Alcorn, founder and director of Eternal Perspective Ministries, is also a prolific non-fiction writer, noted for his prolife titles and his books on heaven. In an exclusive interview, Alcorn said it is no light assignment to take a movie script with fewer than 20,000 words and turn it into a novel with 84,000 words.

"The majority of the novel is going to be brand new," he said. "So that opens up a great challenge, not simply for me to create it. But my co-authors—Alex and Stephen Kendrick, who wrote the screenplay—need to approve of what I add to the mix."

Traditionally, in the world of entertainment, best-selling books often to find their way to the big screen. But in recent years, particularly in Christian fiction, the process is frequently reversed—a good, solid film is then adapted into a novel.

The story line of Courageous follows four sheriff's deputies and their handyman friend as they navigate the challenges of life—being good dads, unemployment, divorce, tragedy, weak faith or no faith. On the streets, they're extraordinary—dedicated, fearless, confident and hard as steel.

But when they look in the mirror at home, each one sees a man whose faith and confidence and commitment are sorely lacking. When tragedy strikes at home, it prompts some self-examination that impacts all four men in deep ways.

A second storyline looks at another element that helps effect change in their attitudes and behaviors at home. As they develop a friendship with Javier, a handyman working for one of the officers, his example provides a subtle and healthy challenge to the cops.
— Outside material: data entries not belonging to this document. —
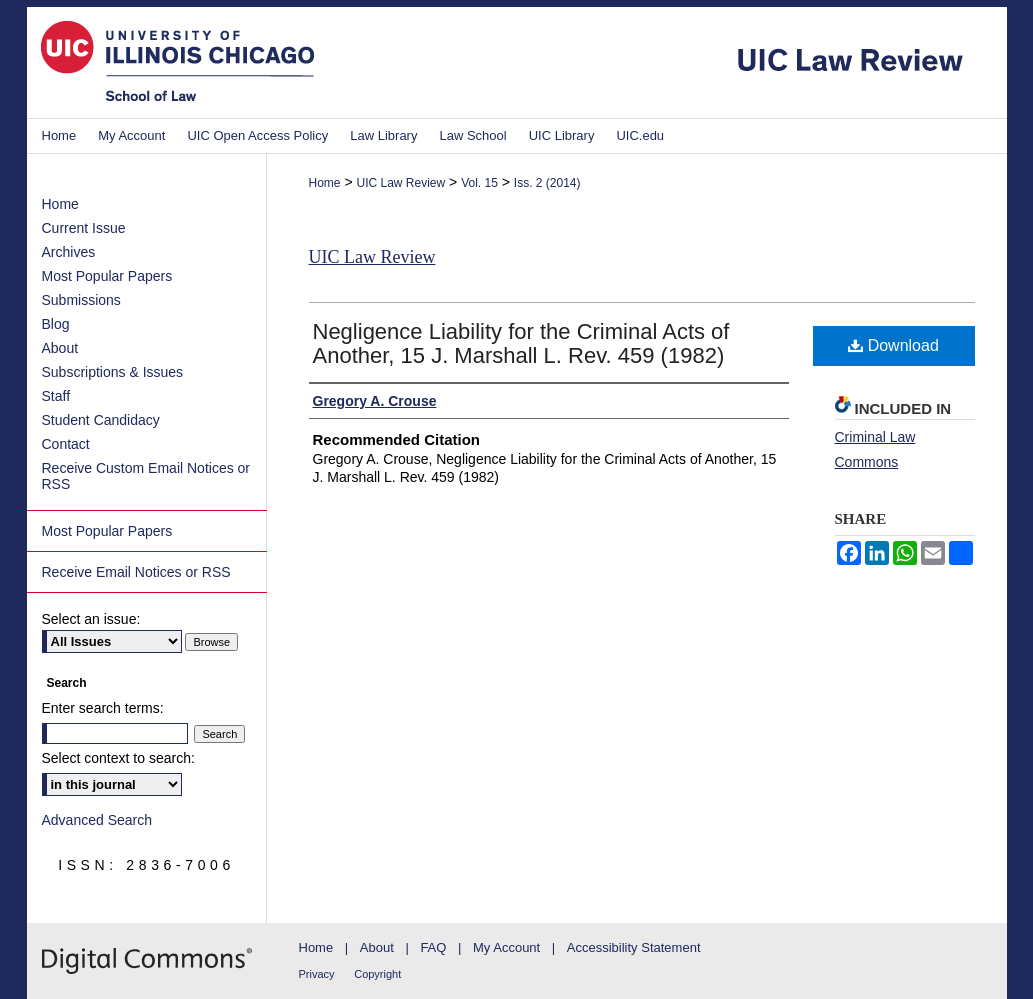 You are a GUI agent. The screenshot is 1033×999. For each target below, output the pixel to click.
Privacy (317, 974)
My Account (506, 947)
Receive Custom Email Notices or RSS (146, 476)
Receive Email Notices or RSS (136, 572)
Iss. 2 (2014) (547, 183)
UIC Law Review (400, 183)
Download (893, 345)
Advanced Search (97, 820)
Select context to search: (118, 758)
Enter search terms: (103, 708)
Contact (66, 444)
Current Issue (84, 228)
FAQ (433, 947)
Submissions (81, 300)
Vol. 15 (479, 183)
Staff (56, 396)
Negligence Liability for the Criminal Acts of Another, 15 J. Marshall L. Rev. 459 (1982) (521, 343)
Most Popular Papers (107, 276)
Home (325, 183)
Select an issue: (91, 619)
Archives (69, 252)
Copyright (377, 974)
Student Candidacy (101, 420)
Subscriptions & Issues (113, 372)
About (60, 348)
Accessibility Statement (634, 947)
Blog (56, 324) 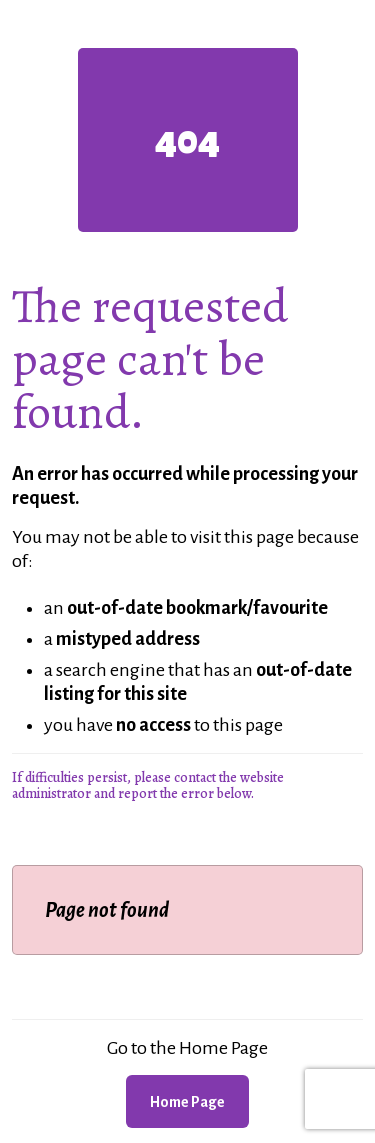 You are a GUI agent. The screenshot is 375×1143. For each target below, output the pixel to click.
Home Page (187, 1102) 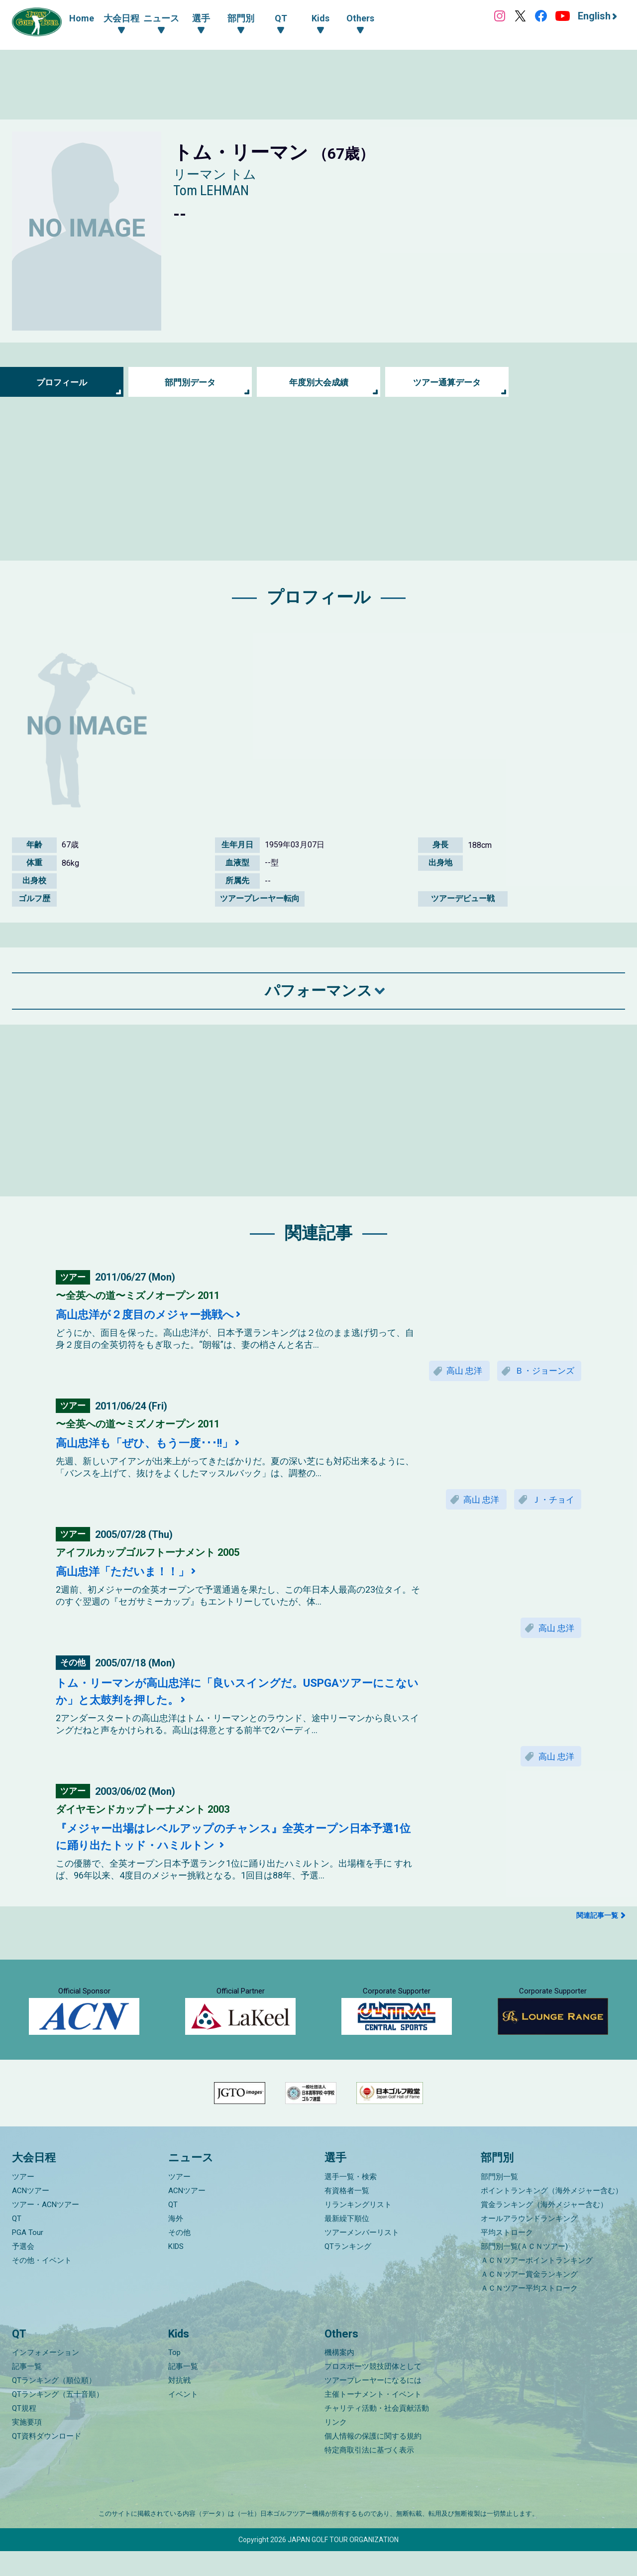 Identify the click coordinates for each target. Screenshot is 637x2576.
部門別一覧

Alcorn maintains and fleshes out all of those story elements in the novel. "I think I was able to do full justice to the movie," he said. "I included every scene, with one exception; there was one scene I couldn't quite make fit in the novel." On the other hand, he included a number of scenes that, in order to keep the movie at two hours, the Kendricks had cut from the original screenplay.

In addition to mining those scenes, Alcorn created a few additional characters, not only to bring the story up to novel length, but also to offer context and back story that enhance the overall plot. For example, the novelist created officer Brad Bronson, whom he describes as "an obnoxious, hard-core, cynical deputy."

"I put him in there to have some entertainment, a certain amount of comic relief," Alcorn said. Bronson's persona and his role in the novel are not exactly funny, but his interaction with other officers creates some pretty amusing scenes. And he gives the writer a device by which to develop more depth in the main characters as they respond to the intimidating and acerbic Bronson.

Alcorn said he is already receiving many notes and encouraging stories from people who have read the novel. One man, a deputy sheriff, said his wife bought the book simply because it had cops on the cover. Initially, he didn't expect it to be anything of value for him but he read it anyway. He told the author: "It made me realize how far from God I had gone and I rededicated myself to the Lord as a result. This book touched me on the deepest level."

For Alcorn and the Kendricks, that testimony alone fulfills their vision, their prayer, their hope for Courageous—the novel and the movie.